= Sonchis of Sais =

6th century BC Egyptian priest

Sonchis of Saïs or the Saïte (Σῶγχις ὁ Σαΐτης, Sō̂nkhis o Saḯtēs; BC) was an Egyptian priest, who is mentioned in Greek writings for relating the account of Atlantis. His status as a historical figure is a matter of debate.

The Platonic dialogues Timaeus and Critias, written around 360 BC, recount (through the voice of Critias) how the Athenian statesman Solon (638–558 BC) traveled to Egypt and in the city of Sais encountered the priests of the goddess Neith. A very aged priest tells him that 9000 years earlier, Athens had been in conflict with the great power of Atlantis, which was then destroyed in a catastrophe.

Plato's dialogue does not mention a name for the priest, but Plutarch (46–120 AD), in his Life of Solon identified the aged priest as Sonchis:

Near Nilus' mouth, by fair Canopus' shores, and spent some time in study with Psenophis of Heliopolis, and Sonchis the Saïte, the most learned of all the priests; from whom, as Plato says, getting knowledge of the Atlantic story, he put it into a poem, and proposed to bring it to the knowledge of the Greeks.

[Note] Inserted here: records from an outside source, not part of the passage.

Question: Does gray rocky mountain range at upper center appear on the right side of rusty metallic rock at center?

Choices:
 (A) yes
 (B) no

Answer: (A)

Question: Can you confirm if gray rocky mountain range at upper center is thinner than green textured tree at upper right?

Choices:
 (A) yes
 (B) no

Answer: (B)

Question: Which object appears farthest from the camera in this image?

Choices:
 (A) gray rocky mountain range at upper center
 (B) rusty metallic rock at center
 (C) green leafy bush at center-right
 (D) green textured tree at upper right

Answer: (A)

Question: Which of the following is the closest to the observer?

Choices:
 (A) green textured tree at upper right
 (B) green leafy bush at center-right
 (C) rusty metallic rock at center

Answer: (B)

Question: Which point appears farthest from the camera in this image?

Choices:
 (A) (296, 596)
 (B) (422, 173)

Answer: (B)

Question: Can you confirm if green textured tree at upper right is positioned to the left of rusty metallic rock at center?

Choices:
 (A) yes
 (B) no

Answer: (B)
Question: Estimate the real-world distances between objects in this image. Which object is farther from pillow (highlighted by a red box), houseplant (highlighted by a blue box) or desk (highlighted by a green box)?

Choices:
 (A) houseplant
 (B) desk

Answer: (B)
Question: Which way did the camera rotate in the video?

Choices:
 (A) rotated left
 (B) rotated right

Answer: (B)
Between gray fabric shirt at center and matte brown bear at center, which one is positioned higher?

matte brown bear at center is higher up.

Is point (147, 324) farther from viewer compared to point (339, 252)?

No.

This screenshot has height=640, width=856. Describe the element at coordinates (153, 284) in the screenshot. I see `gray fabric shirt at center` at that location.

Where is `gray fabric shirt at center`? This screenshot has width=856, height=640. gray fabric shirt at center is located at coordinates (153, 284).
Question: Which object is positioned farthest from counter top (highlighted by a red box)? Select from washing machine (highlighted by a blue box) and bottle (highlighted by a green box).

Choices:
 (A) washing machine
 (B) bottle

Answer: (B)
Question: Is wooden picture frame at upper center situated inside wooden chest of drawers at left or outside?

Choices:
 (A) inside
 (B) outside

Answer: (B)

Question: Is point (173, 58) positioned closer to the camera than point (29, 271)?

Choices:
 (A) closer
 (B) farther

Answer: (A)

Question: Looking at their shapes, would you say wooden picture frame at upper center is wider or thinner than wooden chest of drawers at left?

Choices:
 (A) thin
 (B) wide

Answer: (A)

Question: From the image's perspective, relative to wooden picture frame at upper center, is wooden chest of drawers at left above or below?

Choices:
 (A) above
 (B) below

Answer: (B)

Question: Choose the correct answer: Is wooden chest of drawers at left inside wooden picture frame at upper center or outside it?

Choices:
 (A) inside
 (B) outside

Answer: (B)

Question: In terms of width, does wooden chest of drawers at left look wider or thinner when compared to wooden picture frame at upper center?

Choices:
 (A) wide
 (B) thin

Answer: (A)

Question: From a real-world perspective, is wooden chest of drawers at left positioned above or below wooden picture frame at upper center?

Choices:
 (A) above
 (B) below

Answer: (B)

Plutarch gives a more detailed description on the Greek philosophers who visited Egypt and received advice by the Egyptian priests in his book On Isis and Osiris. Thus, Thales of Miletus, Eudoxus of Cnidus, Solon, Pythagoras, (some say Lycurgus of Sparta also) and Plato, traveled into Egypt and conversed with the priests. Eudoxus was instructed by Chonupheus of Memphis, Solon by Sonchis of Saïs and Pythagoras by Oenuphis of Heliopolis.